Owner Sam Liang weighs medical herbs at his shop, Run Feng Hai Wei Chinese Herbal Inc., in San Francisco’s Chinatown neighborhood on April 21, 2025. (Beth LaBerge/KQED)
“The impact is already becoming apparent now. When we go to suppliers to get goods, they’re often out of stock or have shortages,” Liang said.
Liang has operated Chinese medicine businesses in San Francisco’s Chinatown for the past eight years. He said his business was already struggling, but with the latest tariffs, revenue and profit have decreased by around 30%.
He added that some products might not appeal to his customers if they are manufactured in other countries.
“I’m worried about running out of inventory,” Liang said.
Owner Sam Liang at his shop, Run Feng Hai Wei Chinese Herbal Inc., in San Francisco’s Chinatown neighborhood on April 21, 2025. (Beth LaBerge/KQED)
These merchants may experience relief from the economic pressures soon. On Tuesday, Trump signaled that the “tariffs will come down substantially.”
“It’s very difficult to predict; we’re just taking it one day at a time,” said Liu, owner of Beijing Shopping Center, which specializes in specialty clothing from China, such as hand-embroidered wedding dresses.
Lui added that if the tariffs continue, she’ll consider pivoting to sell more clothing produced domestically — or close the store entirely.
Imported items fill the wall at Beijing Shopping Center in San Francisco’s Chinatown neighborhood on April 21, 2025. (Beth LaBerge/KQED)

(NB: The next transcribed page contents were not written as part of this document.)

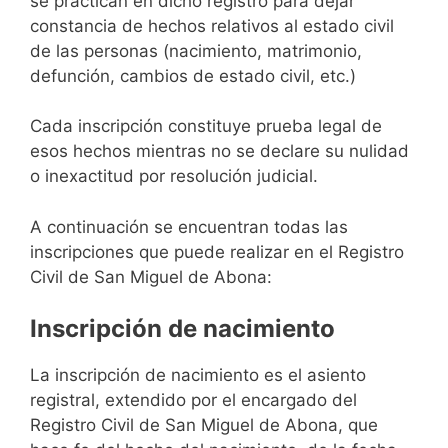
se practican en dicho registro para dejar
constancia de hechos relativos al estado civil
de las personas (nacimiento, matrimonio,
defunción, cambios de estado civil, etc.)
Cada inscripción constituye prueba legal de
esos hechos mientras no se declare su nulidad
o inexactitud por resolución judicial.
A continuación se encuentran todas las
inscripciones que puede realizar en el Registro
Civil de San Miguel de Abona:
Inscripción de nacimiento
La inscripción de nacimiento es el asiento
registral, extendido por el encargado del
Registro Civil de San Miguel de Abona, que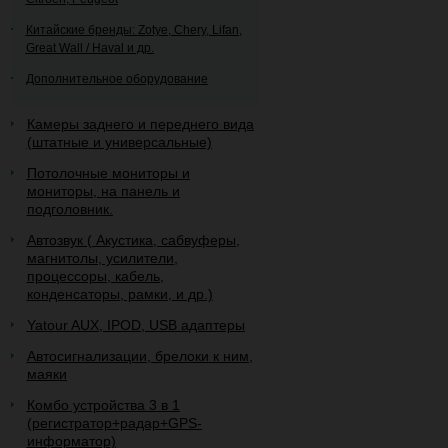
Китайские бренды: Zotye, Chery, Lifan,
Great Wall / Haval и др.
Дополнительное оборудование
Камеры заднего и переднего вида
(штатные и универсальные)
Потолочные мониторы и
мониторы, на панель и
подголовник.
Автозвук ( Акустика, сабвуферы,
магнитолы, усилители,
процессоры, кабель,
конденсаторы, рамки, и др.)
Yatour AUX, IPOD, USB адаптеры
Автосигнализации, брелоки к ним,
маяки
Комбо устройства 3 в 1
(регистратор+радар+GPS-
информатор)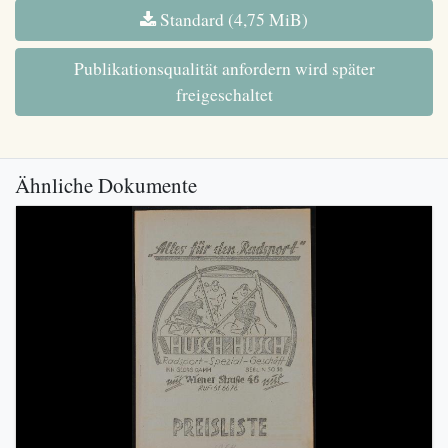
Standard (4,75 MiB)
Publikationsqualität anfordern wird später
freigeschaltet
Ähnliche Dokumente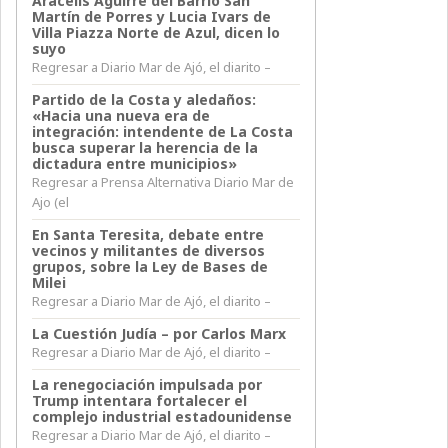
Aracelis Aguirre del Barrio San
Martín de Porres y Lucia Ivars de
Villa Piazza Norte de Azul, dicen lo
suyo
Regresar a Diario Mar de Ajó, el diarito –
Partido de la Costa y aledaños:
«Hacia una nueva era de
integración: intendente de La Costa
busca superar la herencia de la
dictadura entre municipios»
Regresar a Prensa Alternativa Diario Mar de
Ajo (el
En Santa Teresita, debate entre
vecinos y militantes de diversos
grupos, sobre la Ley de Bases de
Milei
Regresar a Diario Mar de Ajó, el diarito –
La Cuestión Judía – por Carlos Marx
Regresar a Diario Mar de Ajó, el diarito –
La renegociación impulsada por
Trump intentara fortalecer el
complejo industrial estadounidense
Regresar a Diario Mar de Ajó, el diarito –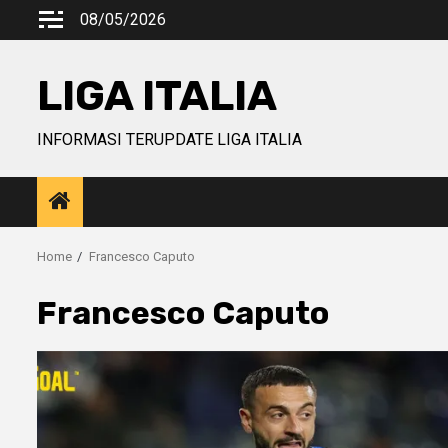
Skip
08/05/2026
to
content
LIGA ITALIA
INFORMASI TERUPDATE LIGA ITALIA
Home
Francesco Caputo
Francesco Caputo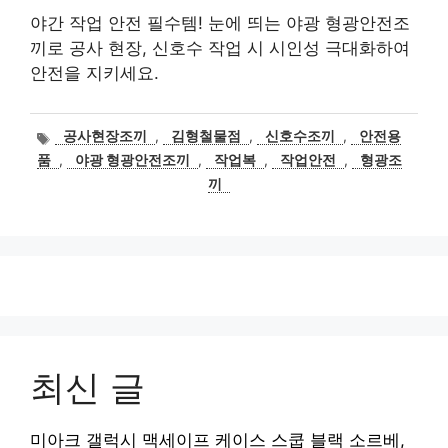
야간 작업 안전 필수템! 눈에 띄는 야광 형광안전조
끼로 공사 현장, 신호수 작업 시 시인성 극대화하여
안전을 지키세요.
태
공사현장조끼
,
김형철물점
,
신호수조끼
,
안전용
그
품
,
야광 형광안전조끼
,
작업복
,
작업안전
,
형광조
끼
최신 글
미아크 갤럭시 맥세이프 케이스 스쿱 블랙 소르베,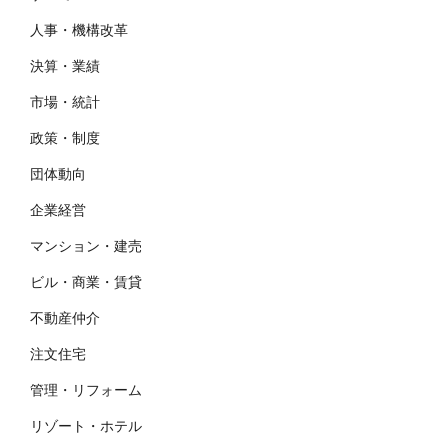
人事・機構改革
決算・業績
市場・統計
政策・制度
団体動向
企業経営
マンション・建売
ビル・商業・賃貸
不動産仲介
注文住宅
管理・リフォーム
リゾート・ホテル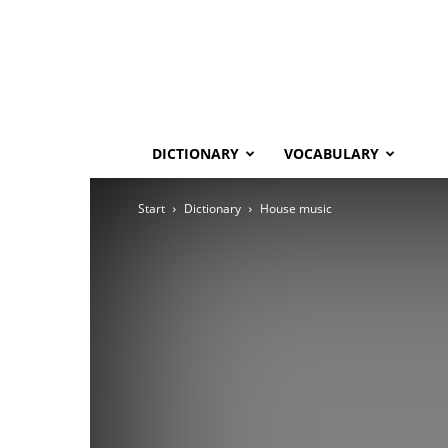
DICTIONARY
VOCABULARY
Start
Dictionary
House music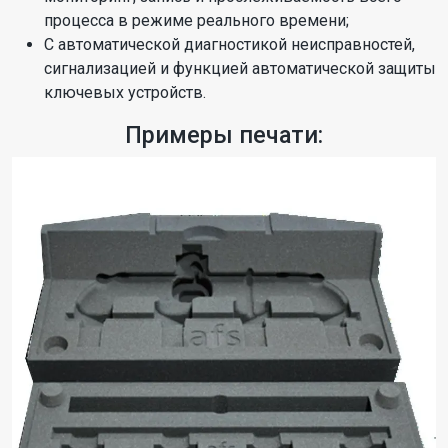
процесса в режиме реального времени;
С автоматической диагностикой неисправностей,
сигнализацией и функцией автоматической защиты
ключевых устройств.
Примеры печати:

Yeung said business owners in the neighborhood are feeling an “emerging sense of powerlessness,” but he’s confident the community will weather the storm, given its history of surviving adversity.
“ That’s actually the Chinatown story more than virtually anything else,” Yeung said. “We’ve found ways to just be here through thick and thin. I think we’re entering into a thin period, but this community in many ways is built for that.”